From fresh green to dark green to yellow and brown, the bracken is in a perpetual state of resurrection. Two fawns rush past, tormented by flies.
Plummer’s Hollow
July 28, 2025
Clear and cool. A towhee calls in the distance. Yesterday’s last yellow flower atop the tall mullein stalk has gone out; nothing there now but the sun.
July 27, 2025
Fog rising into blue. Everything drips. A hummingbird sits on a small branch in a small walnut tree, head swiveling all about.
July 26, 2025
In the cool stillness, the snap of a phoebe’s bill on some unwary insect.

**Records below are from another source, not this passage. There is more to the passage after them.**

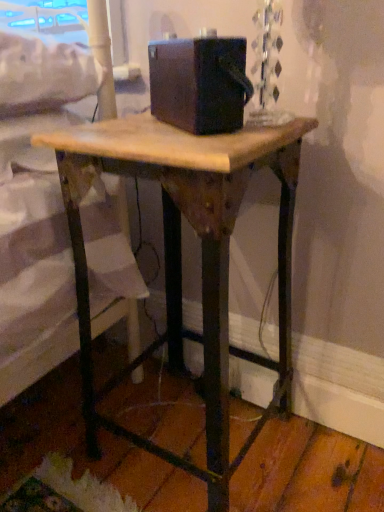 Identify the location of matte black box at center. (199, 83).

Describe the element at coordinates (199, 83) in the screenshot. I see `matte black box at center` at that location.

In order to face matte black box at center, should I rotate leftwards or rightwards?

You should rotate right by 0.035 degrees.

What do you see at coordinates (181, 255) in the screenshot? I see `wooden table at center` at bounding box center [181, 255].

Measure the distance between wooden table at center and camera.

wooden table at center and camera are 21.21 inches apart from each other.

In order to click on wooden table at center in this screenshot , I will do `click(181, 255)`.

Measure the distance between point (217, 321) and camera.

The distance of point (217, 321) from camera is 24.41 inches.

Identify the location of matte black box at center. tap(199, 83).

Can you confirm if matte black box at center is positioned to the left of wooden table at center?

No.

From the picture: Is the depth of matte black box at center less than that of wooden table at center?

No.

Considering the positions of point (159, 60) and point (298, 147), is point (159, 60) closer or farther from the camera than point (298, 147)?

Point (159, 60) is positioned closer to the camera compared to point (298, 147).

From the image's perspective, is matte black box at center above or below wooden table at center?

Based on their image positions, matte black box at center is located above wooden table at center.

From a real-world perspective, does matte black box at center stand above wooden table at center?

Indeed, from a real-world perspective, matte black box at center stands above wooden table at center.

Can you confirm if matte black box at center is wider than wooden table at center?

Incorrect, the width of matte black box at center does not surpass that of wooden table at center.

In the scene shown: Between matte black box at center and wooden table at center, which one has less height?

Standing shorter between the two is matte black box at center.

Looking at this image, between matte black box at center and wooden table at center, which one has smaller size?

Result: matte black box at center is smaller.

Is matte black box at center not inside wooden table at center?

That's correct, matte black box at center is outside of wooden table at center.

Is matte black box at center directly adjacent to wooden table at center?

No, matte black box at center is not beside wooden table at center.

Is matte black box at center facing away from wooden table at center?

matte black box at center does not have its back to wooden table at center.

What's the angular difference between matte black box at center and wooden table at center's facing directions?

They differ by 36.6 degrees in their facing directions.

The image size is (384, 512). Find the location of `box behind the wooden table at center`. box behind the wooden table at center is located at coordinates (199, 83).

From the picture: Which object is positioned more to the left, wooden table at center or matte black box at center?

wooden table at center.

Which object is further away from the camera taking this photo, wooden table at center or matte black box at center?

matte black box at center is more distant.

Is point (218, 327) farther from viewer compared to point (213, 79)?

Yes, point (218, 327) is farther from viewer.

From the image's perspective, is wooden table at center positioned above or below matte black box at center?

wooden table at center is below matte black box at center.

Consider the image. From a real-world perspective, which is physically above, wooden table at center or matte black box at center?

In real-world perspective, matte black box at center is above.

Can you confirm if wooden table at center is thinner than matte black box at center?

In fact, wooden table at center might be wider than matte black box at center.

Between wooden table at center and matte black box at center, which one has less height?

With less height is matte black box at center.

Does wooden table at center have a larger size compared to matte black box at center?

Correct, wooden table at center is larger in size than matte black box at center.

Is wooden table at center positioned beyond the bounds of matte black box at center?

wooden table at center is positioned outside matte black box at center.

Is wooden table at center positioned far away from matte black box at center?

They are positioned close to each other.

Is matte black box at center at the back of wooden table at center?

No.

How different are the orientations of wooden table at center and matte black box at center in degrees?

36.6 degrees.

The height and width of the screenshot is (512, 384). Identify the location of table on the left side of matte black box at center. (181, 255).

Identify the location of box above the wooden table at center (from the image's perspective). (199, 83).

Where is `box lying behind the wooden table at center`? box lying behind the wooden table at center is located at coordinates (199, 83).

The four-foot-tall aspen beside the driveway bends under the bird’s weight as he perches on its spindly tip.
July 25, 2025
A warm breeze abuzz with hummingbirds and mosquitoes. A red-eyed vireo sings a few notes and falls silent. Inside a hollow locust tree, something is beating.
July 24, 2025
Cool and humid. The crows are carrying on again, like one of those families who share their business with the entire Walmart. The top-heading garlic stalks in the yard have split their hoods to reveal what look like compound eyes.
July 23, 2025
Cool and clear. Sunlight floods the crown of the tall tulip tree, which releases one yellow leaf into the still air, rocking from side to side as it falls.
July 22, 2025
Cool as an autumn morning, with twittering goldfinches in lieu of yellow leaves. Just inside the woods’ edge, two deer chase back and forth, pausing for breath six feet apart.
July 21, 2025
Cool and clear at sunrise, with a sliver of moon like an open parenthesis for something left unsaid. A hummingbird drawn in by purple bergamot sips from the drab white soapwort instead.
July 20, 2025
A crescent moon above the ridge at dawn is lost in fog by sunrise. A hummingbird bothers the bergamot, and a wood thrush is singing as lustily as if it were still June.
July 19, 2025
Overcast and damp. A hummingbird visits the jewelweed growing in the drip line from the roof, which still drips from a shower at dawn. A wood thrush sings.
July 18, 2025
Dawn. I wake a wren roosting above the door. The cardinal is already singing—and off in the distance, another cardinal responds. They seem in general agreement.
July 17, 2025
Overcast at sunrise. Each breeze brings a brief shower from a midnight storm. A mosquito wallows in the long hair of my forearm.
July 16, 2025
White sun in a white sky crossed by crows. Twittering goldfinches have the mid-morning chorus mostly to themselves, aside from one dogged towhee.